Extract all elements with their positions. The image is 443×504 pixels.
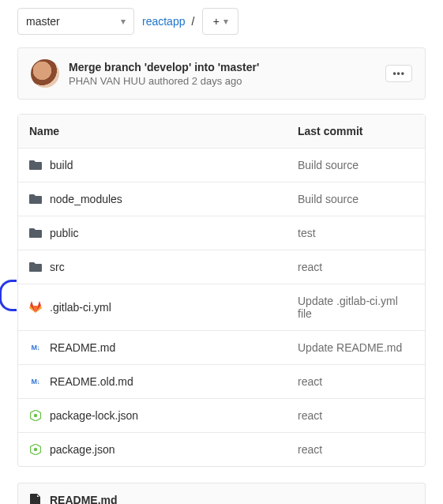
table-row[interactable]: package-lock.jsonreact (18, 399, 425, 433)
folder-icon (29, 193, 42, 205)
branch-selector[interactable]: master ▾ (17, 8, 134, 35)
file-name-cell[interactable]: M↓README.old.md (18, 365, 287, 398)
file-name-cell[interactable]: package-lock.json (18, 399, 287, 432)
file-table: Name Last commit buildBuild sourcenode_m… (17, 114, 426, 467)
table-header-row: Name Last commit (18, 115, 425, 149)
file-name-cell[interactable]: M↓README.md (18, 331, 287, 364)
plus-icon: + (213, 15, 220, 28)
npm-icon (29, 443, 42, 456)
readme-filename[interactable]: README.md (50, 494, 118, 504)
table-row[interactable]: node_modulesBuild source (18, 182, 425, 216)
last-commit-cell[interactable]: Update .gitlab-ci.yml file (287, 284, 425, 330)
commit-verb: authored (148, 75, 189, 87)
add-dropdown-button[interactable]: + ▾ (202, 8, 238, 35)
file-name-cell[interactable]: .gitlab-ci.yml (18, 284, 287, 330)
file-name-cell[interactable]: node_modules (18, 182, 287, 216)
avatar[interactable] (31, 59, 59, 88)
readme-panel: README.md (17, 483, 426, 504)
breadcrumb-root[interactable]: reactapp (142, 15, 185, 28)
commit-time: 2 days ago (192, 75, 242, 87)
table-row[interactable]: M↓README.old.mdreact (18, 365, 425, 399)
folder-icon (29, 227, 42, 239)
file-name: package-lock.json (50, 409, 138, 422)
file-name: build (50, 159, 73, 171)
last-commit-cell[interactable]: Build source (287, 182, 425, 216)
table-row[interactable]: .gitlab-ci.ymlUpdate .gitlab-ci.yml file (18, 284, 425, 331)
commit-author[interactable]: PHAN VAN HUU (69, 75, 145, 87)
file-name: package.json (50, 443, 115, 456)
last-commit-cell[interactable]: react (287, 365, 425, 398)
branch-name: master (26, 15, 60, 28)
header-commit[interactable]: Last commit (287, 115, 425, 148)
folder-icon (29, 261, 42, 273)
file-name-cell[interactable]: package.json (18, 433, 287, 466)
last-commit-cell[interactable]: react (287, 399, 425, 432)
file-name: node_modules (50, 193, 122, 205)
document-icon (29, 494, 42, 504)
gitlab-icon (29, 301, 42, 314)
table-row[interactable]: package.jsonreact (18, 433, 425, 466)
file-name: .gitlab-ci.yml (50, 301, 111, 314)
table-row[interactable]: buildBuild source (18, 149, 425, 182)
breadcrumb: reactapp / (142, 15, 194, 28)
last-commit-cell[interactable]: test (287, 216, 425, 250)
commit-meta: PHAN VAN HUU authored 2 days ago (69, 75, 376, 87)
file-name: public (50, 227, 79, 239)
npm-icon (29, 409, 42, 422)
last-commit-cell[interactable]: react (287, 250, 425, 284)
file-name-cell[interactable]: build (18, 149, 287, 182)
file-name-cell[interactable]: src (18, 250, 287, 284)
last-commit-cell[interactable]: Update README.md (287, 331, 425, 364)
chevron-down-icon: ▾ (121, 16, 126, 27)
header-name[interactable]: Name (18, 115, 287, 148)
commit-message[interactable]: Merge branch 'develop' into 'master' (69, 61, 376, 73)
file-name: README.old.md (50, 375, 133, 388)
commit-info: Merge branch 'develop' into 'master' PHA… (69, 61, 376, 87)
table-row[interactable]: srcreact (18, 250, 425, 284)
last-commit-cell[interactable]: react (287, 433, 425, 466)
breadcrumb-separator: / (191, 15, 194, 28)
svg-point-1 (34, 414, 37, 417)
annotation-marker (0, 280, 17, 311)
chevron-down-icon: ▾ (223, 16, 228, 27)
last-commit-cell[interactable]: Build source (287, 149, 425, 182)
last-commit-panel: Merge branch 'develop' into 'master' PHA… (17, 47, 426, 100)
svg-point-3 (34, 448, 37, 451)
commit-more-button[interactable]: ••• (385, 65, 412, 82)
markdown-icon: M↓ (29, 341, 42, 354)
file-name: src (50, 261, 65, 273)
markdown-icon: M↓ (29, 375, 42, 388)
table-row[interactable]: publictest (18, 216, 425, 250)
table-row[interactable]: M↓README.mdUpdate README.md (18, 331, 425, 365)
file-name: README.md (50, 341, 115, 354)
folder-icon (29, 159, 42, 171)
file-name-cell[interactable]: public (18, 216, 287, 250)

» **Task prompt**: Check every line of the entries above, and copy those that carry the string "buildBuild".

» **Solution to this exercise**:
file-table: Name Last commit buildBuild sourcenode_m… (17, 114, 426, 467)
table-row[interactable]: buildBuild source (18, 149, 425, 182)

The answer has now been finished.